I'm working with an ecological dataset that has multiple individuals moving across a landscape where they can be detected at multiple sites. The data has a beginning and ending timestamp when an individual was detected at a given site; heron we'll call this time window for an individual at a site an "event". These events are the rows in this data. I sorted this data by time, and noticed I can have multiple events while an individual remains at a given site (which can be due to an individual moving away from the receiver and coming back to it while not being detected at an adjacent receiver).
Here's example data for a single individual, x:
input <- data.frame(individual = c("x","x","x","x","x","x","x"),
site = c("a","a","a","b","b","a", "a"),
start_time = as.POSIXct(c("2020-01-14 11:11:11", "2020-01-14 11:13:10", "2020-01-14 11:16:20",
"2020-02-14 11:11:11", "2020-02-14 11:13:10",
"2020-03-14 11:12:11", "2020-03-15 11:12:11")),
end_time = as.POSIXct(c("2020-01-14 11:11:41", "2020-01-14 11:13:27", "2020-01-14 11:16:50",
"2020-02-14 11:13:11", "2020-02-14 11:15:10",
"2020-03-14 11:20:11", "2020-03-15 11:20:11")))
I want to aggregate these smaller events (e.g. the first 3 events at site a) into one larger event where I summarize the start/end times for the whole event:
output <- data.frame(individual = c("x","x","x"), site = c("a", "b", "a"),
start_time = as.POSIXct(c("2020-01-14 11:11:11", "2020-02-14 11:11:11", "2020-03-14 11:12:11")),
end_time = as.POSIXct(c("2020-01-14 11:16:50", "2020-02-14 11:15:10", "2020-03-15 11:20:11")))

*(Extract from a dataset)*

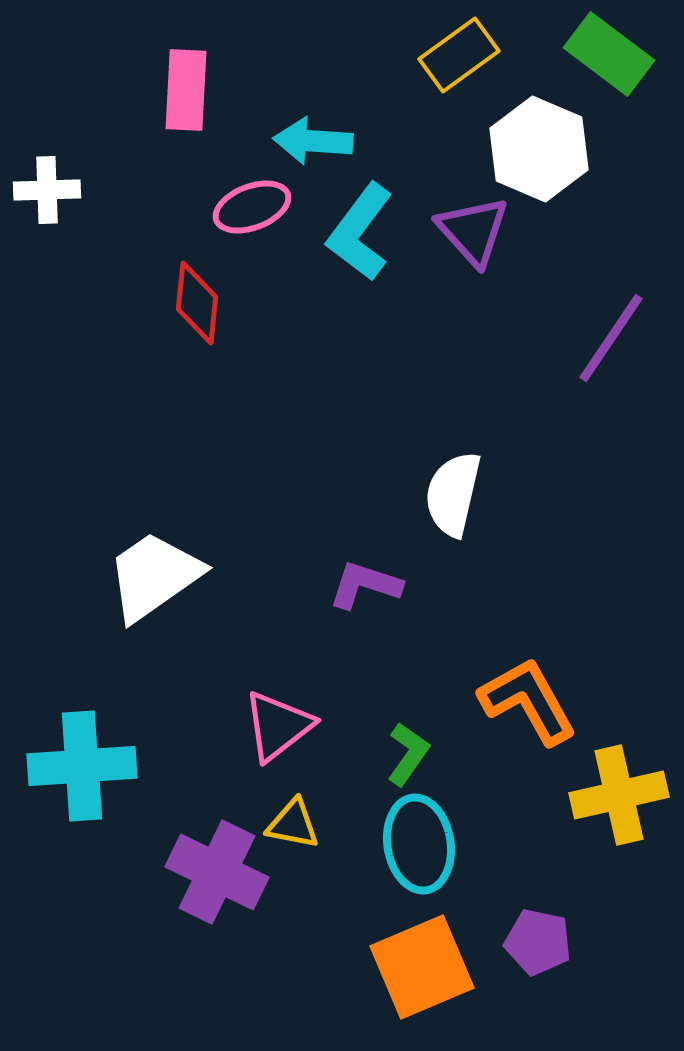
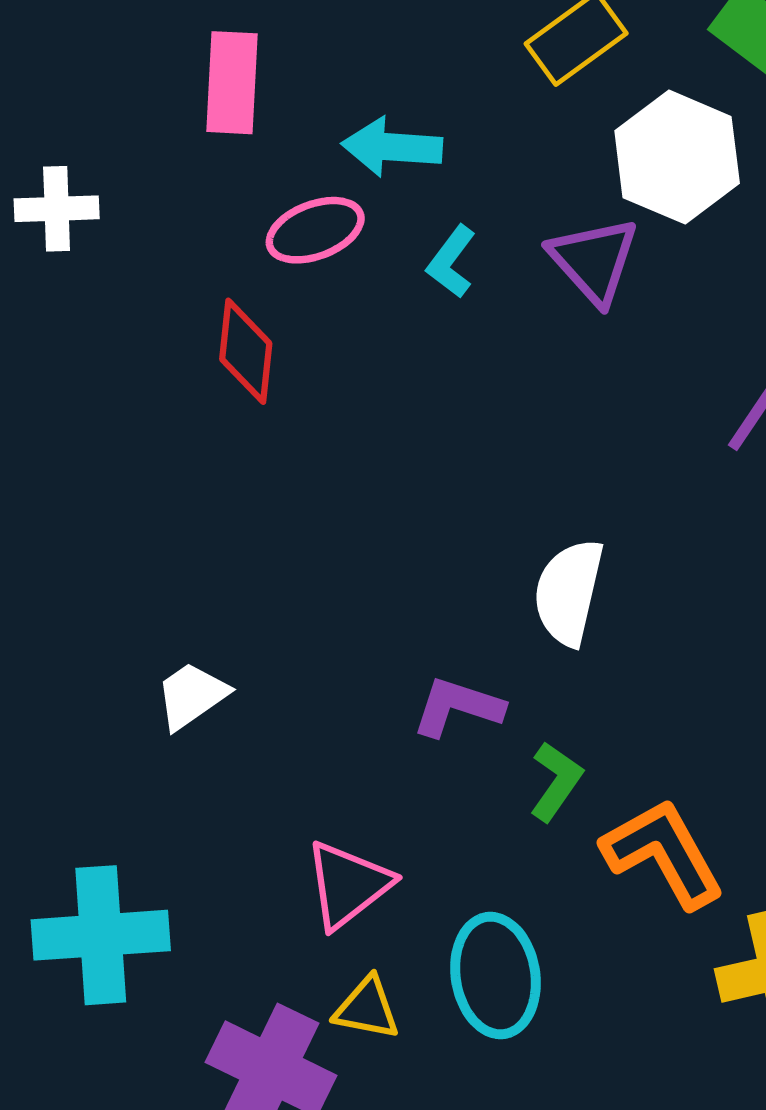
cyan L-shape: (360, 232) -> (451, 262), size x0.6
white trapezoid: (154, 576) -> (192, 696), size x0.6
green L-shape: (408, 754) -> (556, 781), moved
cyan ellipse: (419, 844) -> (495, 976), moved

Note that time intervals for events vary.
Using group_by(individual, site)
would mean losing this temporal info, since individuals can travel among sites multiple times. I thought about using some sort of helper dataframe that summarizes events for individuals at sites but I am not sure how to retain the temporal info. I suppose there is a way to do this by indexing row numbers/looping in base but I am hoping there is a nifty dplyr trick that can help with this problem.